The exercise asks you to copy every line below in which "нігтя" appears.

Material to process ->
===

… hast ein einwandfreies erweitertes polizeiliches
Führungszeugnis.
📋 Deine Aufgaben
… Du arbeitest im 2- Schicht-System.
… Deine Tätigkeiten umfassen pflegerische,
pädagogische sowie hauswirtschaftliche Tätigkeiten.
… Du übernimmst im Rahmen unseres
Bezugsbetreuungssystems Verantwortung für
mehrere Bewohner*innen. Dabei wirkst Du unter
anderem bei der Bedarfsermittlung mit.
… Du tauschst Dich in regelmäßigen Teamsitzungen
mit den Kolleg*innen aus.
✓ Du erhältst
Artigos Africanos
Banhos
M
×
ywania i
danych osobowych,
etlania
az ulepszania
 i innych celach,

===

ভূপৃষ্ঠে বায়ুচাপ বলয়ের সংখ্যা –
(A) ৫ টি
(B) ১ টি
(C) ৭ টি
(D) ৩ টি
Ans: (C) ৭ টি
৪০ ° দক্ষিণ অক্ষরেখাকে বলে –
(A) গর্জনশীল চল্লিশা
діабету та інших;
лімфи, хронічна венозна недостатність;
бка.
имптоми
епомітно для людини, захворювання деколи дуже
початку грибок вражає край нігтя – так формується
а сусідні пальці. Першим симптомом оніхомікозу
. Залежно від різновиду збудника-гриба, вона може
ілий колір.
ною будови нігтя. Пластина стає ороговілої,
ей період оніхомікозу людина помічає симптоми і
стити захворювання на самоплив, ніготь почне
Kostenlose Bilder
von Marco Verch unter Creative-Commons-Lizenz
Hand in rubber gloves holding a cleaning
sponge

===

Answer section ->
початку грибок вражає край нігтя – так формується
ною будови нігтя. Пластина стає ороговілої,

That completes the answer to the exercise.